» What you will do:
Below are records to write out exactly; drop the pictures when you do.

» Records shown:
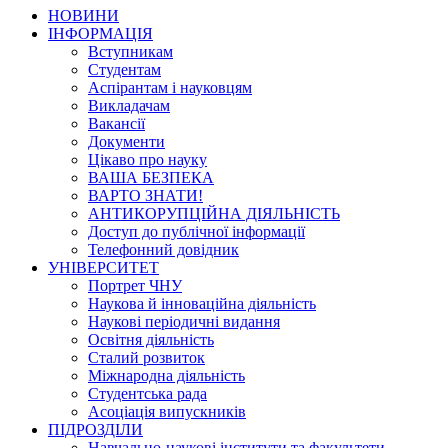
НОВИНИ
ІНФОРМАЦІЯ
Вступникам
Студентам
Аспірантам і науковцям
Викладачам
Вакансії
Документи
Цікаво про науку
ВАША БЕЗПЕКА
ВАРТО ЗНАТИ!
АНТИКОРУПЦІЙНА ДІЯЛЬНІСТЬ
Доступ до публічної інформації
Телефонний довідник
УНІВЕРСИТЕТ
Портрет ЧНУ
Наукова й інноваційна діяльність
Наукові періодичні видання
Освітня діяльність
Сталий розвиток
Міжнародна діяльність
Студентська рада
Асоціація випускників
ПІДРОЗДІЛИ
Навчально-наукові інститути та факультети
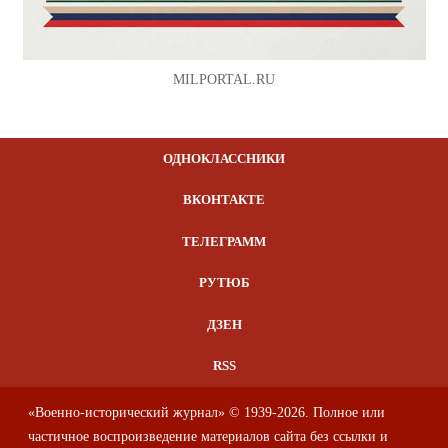
MILPORTAL.RU
ОДНОКЛАССНИКИ
ВКОНТАКТЕ
ТЕЛЕГРАММ
РУТЮБ
ДЗЕН
RSS
«Военно-исторический журнал» © 1939-2026. Полное или
частичное воспроизведение материалов сайта без ссылки и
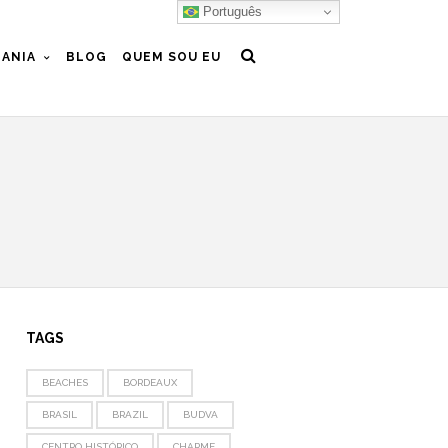
Português
ANIA
BLOG
QUEM SOU EU
TAGS
BEACHES
BORDEAUX
BRASIL
BRAZIL
BUDVA
CENTRO HISTÓRICO
CHARME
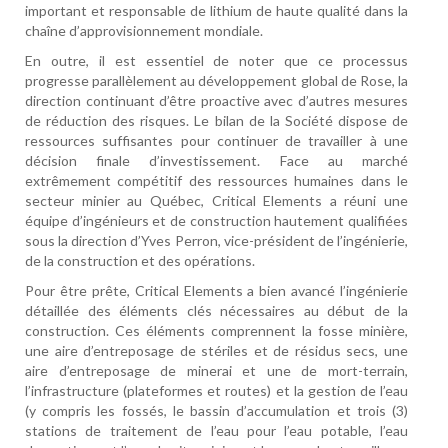
important et responsable de lithium de haute qualité dans la
chaîne d’approvisionnement mondiale.
En outre, il est essentiel de noter que ce processus
progresse parallèlement au développement global de Rose, la
direction continuant d’être proactive avec d’autres mesures
de réduction des risques. Le bilan de la Société dispose de
ressources suffisantes pour continuer de travailler à une
décision finale d’investissement. Face au marché
extrêmement compétitif des ressources humaines dans le
secteur minier au Québec, Critical Elements a réuni une
équipe d’ingénieurs et de construction hautement qualifiées
sous la direction d’Yves Perron, vice-président de l’ingénierie,
de la construction et des opérations.
Pour être prête, Critical Elements a bien avancé l’ingénierie
détaillée des éléments clés nécessaires au début de la
construction. Ces éléments comprennent la fosse minière,
une aire d’entreposage de stériles et de résidus secs, une
aire d’entreposage de minerai et une de mort-terrain,
l’infrastructure (plateformes et routes) et la gestion de l’eau
(y compris les fossés, le bassin d’accumulation et trois (3)
stations de traitement de l’eau pour l’eau potable, l’eau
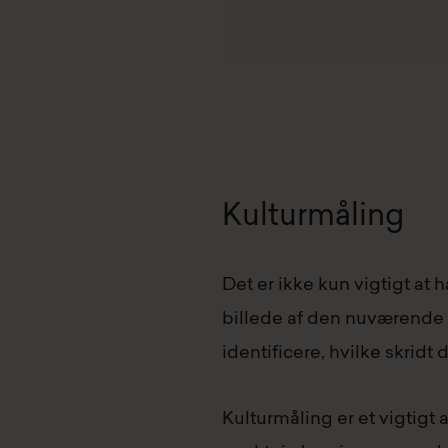
Kulturmåling
Det er ikke kun vigtigt at h
billede af den nuværende k
identificere, hvilke skridt 
Kulturmåling er et vigtigt 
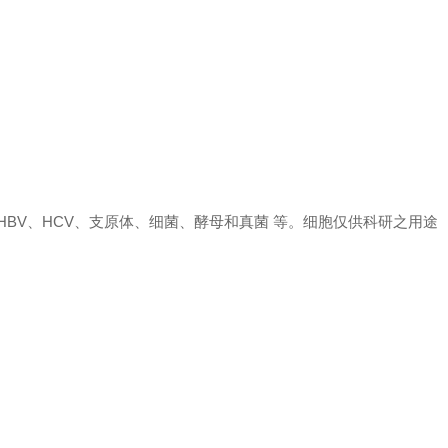
、 HBV、HCV、支原体、细菌、酵母和真菌 等。细胞仅供科研之用途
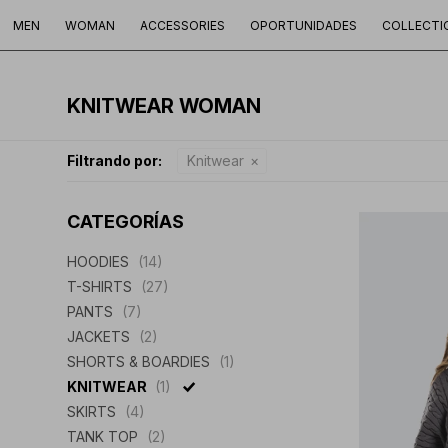
MEN
WOMAN
ACCESSORIES
OPORTUNIDADES
COLLECTI
KNITWEAR WOMAN
Filtrando por:
Knitwear
CATEGORÍAS
HOODIES
(14)
T-SHIRTS
(27)
PANTS
(7)
JACKETS
(2)
SHORTS & BOARDIES
(1)
KNITWEAR
(1)
SKIRTS
(4)
TANK TOP
(2)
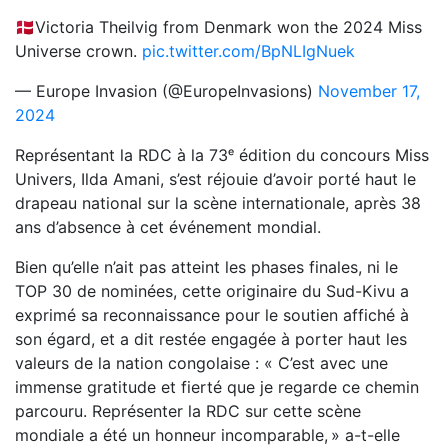
🇩🇰Victoria Theilvig from Denmark won the 2024 Miss
Universe crown.
pic.twitter.com/BpNLIgNuek
— Europe Invasion (@EuropeInvasions)
November 17,
2024
Représentant la RDC à la 73ᵉ édition du concours Miss
Univers, Ilda Amani, s’est réjouie d’avoir porté haut le
drapeau national sur la scène internationale, après 38
ans d’absence à cet événement mondial.
Bien qu’elle n’ait pas atteint les phases finales, ni le
TOP 30 de nominées, cette originaire du Sud-Kivu a
exprimé sa reconnaissance pour le soutien affiché à
son égard, et a dit restée engagée à porter haut les
valeurs de la nation congolaise : « C’est avec une
immense gratitude et fierté que je regarde ce chemin
parcouru. Représenter la RDC sur cette scène
mondiale a été un honneur incomparable, » a-t-elle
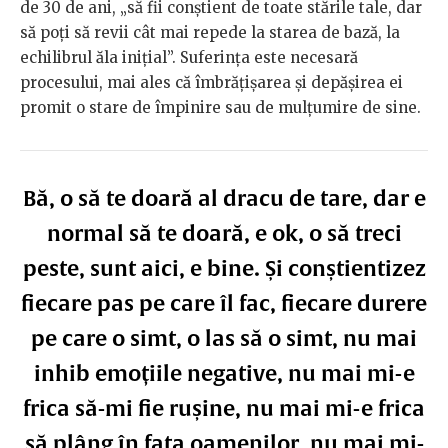
de 30 de ani, „să fii conștient de toate stările tale, dar
să poți să revii cât mai repede la starea de bază, la
echilibrul ăla inițial”. Suferința este necesară
procesului, mai ales că îmbrățișarea și depășirea ei
promit o stare de împinire sau de mulțumire de sine.
Bă, o să te doară al dracu de tare, dar e
normal să te doară, e ok, o să treci
peste, sunt aici, e bine. Și conștientizez
fiecare pas pe care îl fac, fiecare durere
pe care o simt, o las să o simt, nu mai
inhib emoțiile negative, nu mai mi-e
frica să-mi fie rușine, nu mai mi-e frica
să plâng în fața oamenilor, nu mai mi-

» Answer space:
НОВИНИ
ІНФОРМАЦІЯ
Вступникам
Студентам
Аспірантам і науковцям
Викладачам
Вакансії
Документи
Цікаво про науку
ВАША БЕЗПЕКА
ВАРТО ЗНАТИ!
АНТИКОРУПЦІЙНА ДІЯЛЬНІСТЬ
Доступ до публічної інформації
Телефонний довідник
УНІВЕРСИТЕТ
Портрет ЧНУ
Наукова й інноваційна діяльність
Наукові періодичні видання
Освітня діяльність
Сталий розвиток
Міжнародна діяльність
Студентська рада
Асоціація випускників
ПІДРОЗДІЛИ
Навчально-наукові інститути та факультети
MILPORTAL.RU
ОДНОКЛАССНИКИ
ВКОНТАКТЕ
ТЕЛЕГРАММ
РУТЮБ
ДЗЕН
RSS
«Военно-исторический журнал» © 1939-2026. Полное или
частичное воспроизведение материалов сайта без ссылки и
Português
ANIA
BLOG
QUEM SOU EU
TAGS
BEACHES
BORDEAUX
BRASIL
BRAZIL
BUDVA
CENTRO HISTÓRICO
CHARME
important et responsable de lithium de haute qualité dans la
chaîne d’approvisionnement mondiale.
En outre, il est essentiel de noter que ce processus
progresse parallèlement au développement global de Rose, la
direction continuant d’être proactive avec d’autres mesures
de réduction des risques. Le bilan de la Société dispose de
ressources suffisantes pour continuer de travailler à une
décision finale d’investissement. Face au marché
extrêmement compétitif des ressources humaines dans le
secteur minier au Québec, Critical Elements a réuni une
équipe d’ingénieurs et de construction hautement qualifiées
sous la direction d’Yves Perron, vice-président de l’ingénierie,
de la construction et des opérations.
Pour être prête, Critical Elements a bien avancé l’ingénierie
détaillée des éléments clés nécessaires au début de la
construction. Ces éléments comprennent la fosse minière,
une aire d’entreposage de stériles et de résidus secs, une
aire d’entreposage de minerai et une de mort-terrain,
l’infrastructure (plateformes et routes) et la gestion de l’eau
(y compris les fossés, le bassin d’accumulation et trois (3)
stations de traitement de l’eau pour l’eau potable, l’eau
Kulturmåling
Det er ikke kun vigtigt at h
billede af den nuværende k
identificere, hvilke skridt 
Kulturmåling er et vigtigt 
、 HBV、HCV、支原体、细菌、酵母和真菌 等。细胞仅供科研之用途
MEN
WOMAN
ACCESSORIES
OPORTUNIDADES
COLLECTI
KNITWEAR WOMAN
Filtrando por:
Knitwear
CATEGORÍAS
HOODIES
(14)
T-SHIRTS
(27)
PANTS
(7)
JACKETS
(2)
SHORTS & BOARDIES
(1)
KNITWEAR
(1)
SKIRTS
(4)
TANK TOP
(2)
🇩🇰Victoria Theilvig from Denmark won the 2024 Miss
Universe crown.
pic.twitter.com/BpNLIgNuek
— Europe Invasion (@EuropeInvasions)
November 17,
2024
Représentant la RDC à la 73ᵉ édition du concours Miss
Univers, Ilda Amani, s’est réjouie d’avoir porté haut le
drapeau national sur la scène internationale, après 38
ans d’absence à cet événement mondial.
Bien qu’elle n’ait pas atteint les phases finales, ni le
TOP 30 de nominées, cette originaire du Sud-Kivu a
exprimé sa reconnaissance pour le soutien affiché à
son égard, et a dit restée engagée à porter haut les
valeurs de la nation congolaise : « C’est avec une
immense gratitude et fierté que je regarde ce chemin
parcouru. Représenter la RDC sur cette scène
mondiale a été un honneur incomparable, » a-t-elle
de 30 de ani, „să fii conștient de toate stările tale, dar
să poți să revii cât mai repede la starea de bază, la
echilibrul ăla inițial”. Suferința este necesară
procesului, mai ales că îmbrățișarea și depășirea ei
promit o stare de împinire sau de mulțumire de sine.
Bă, o să te doară al dracu de tare, dar e
normal să te doară, e ok, o să treci
peste, sunt aici, e bine. Și conștientizez
fiecare pas pe care îl fac, fiecare durere
pe care o simt, o las să o simt, nu mai
inhib emoțiile negative, nu mai mi-e
frica să-mi fie rușine, nu mai mi-e frica
să plâng în fața oamenilor, nu mai mi-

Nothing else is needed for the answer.